White House backtracks on Minneapolis claims
MINNEAPOLIS — United States immigration agents may have breached "protocol" in Minneapolis before shooting dead a nurse during protests, a senior White House aide said on Tuesday, as the Donald Trump administration suggested it would "de-escalate a little bit" in the city.
The comments came the same day a man sprayed Minnesota Congresswoman Ilhan Omar with a syringe of unknown liquid at a Minneapolis town hall meeting, where she called for curbing the administration's immigration crackdown.
White House deputy chief of staff Stephen Miller told Agence France-Presse that the administration is evaluating whether the Customs and Border Protection agents who gunned down 37-year-old Alex Pretti on Saturday failed to follow "clear guidance" to "create a physical barrier between the arrest teams and the disrupters".
"We are evaluating why the CBP team may not have been following that protocol," Miller said in a statement, though the White House later said Miller was referring to the "general guidance" to immigration agents in Minnesota, not the specific incident involving Pretti.
Trump, meanwhile, told Fox News that his administration was "going to de-escalate a little bit" its operations in Minneapolis, adding that the plan was not a "pullback".

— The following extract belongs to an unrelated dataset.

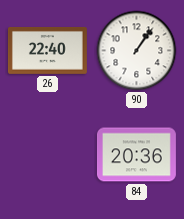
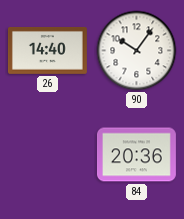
26: 22:40 -> 14:40
90: 1:06 -> 10:06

He admitted that Gregory Bovino, a hard-line Border Patrol commander who is now expected to leave the city, was "a pretty out-there kind of a guy" whose presence may not have helped the situation. He sent the top US border security official, Tom Homan, to meet with officials there.
Trump also told reporters that he rejected the "assassin" label previously used by Miller to describe Pretti, adding he wants "a very honorable and honest investigation".
Still, tensions remained high in Minneapolis after Omar, a Democrat, was attacked by a man at a constituent town hall on Tuesday night.
Omar had just spoken about the abolition of Immigration and Customs Enforcement and demanded that Department of Homeland Security Secretary Kristi Noem "resign or face impeachment", when the man sprang from the front row, made a remark and sprayed the lawmaker with liquid from a syringe as security leaped to grab him.
After meeting with Homan on Tuesday, Minneapolis Mayor Jacob Frey said in a statement that they discussed the "serious negative effects this operation has had on Minneapolis".
The city "will not enforce federal immigration laws", he said.
Just weeks after federal immigration agents shot and killed US citizen Renee Good in Minneapolis, Pretti's death sparked national outrage and added to a litany of complaints of abusive tactics.
The killings capped months of escalating violence in which masked, unidentified and heavily armed Immigration and Customs Enforcement and Border Patrol agents have grabbed people they accuse of violations off the streets.
Despite multiple videos showing that Pretti posed no threat, Bovino and Noem initially claimed Pretti had the intent to kill federal agents, calling him a "domestic terrorist".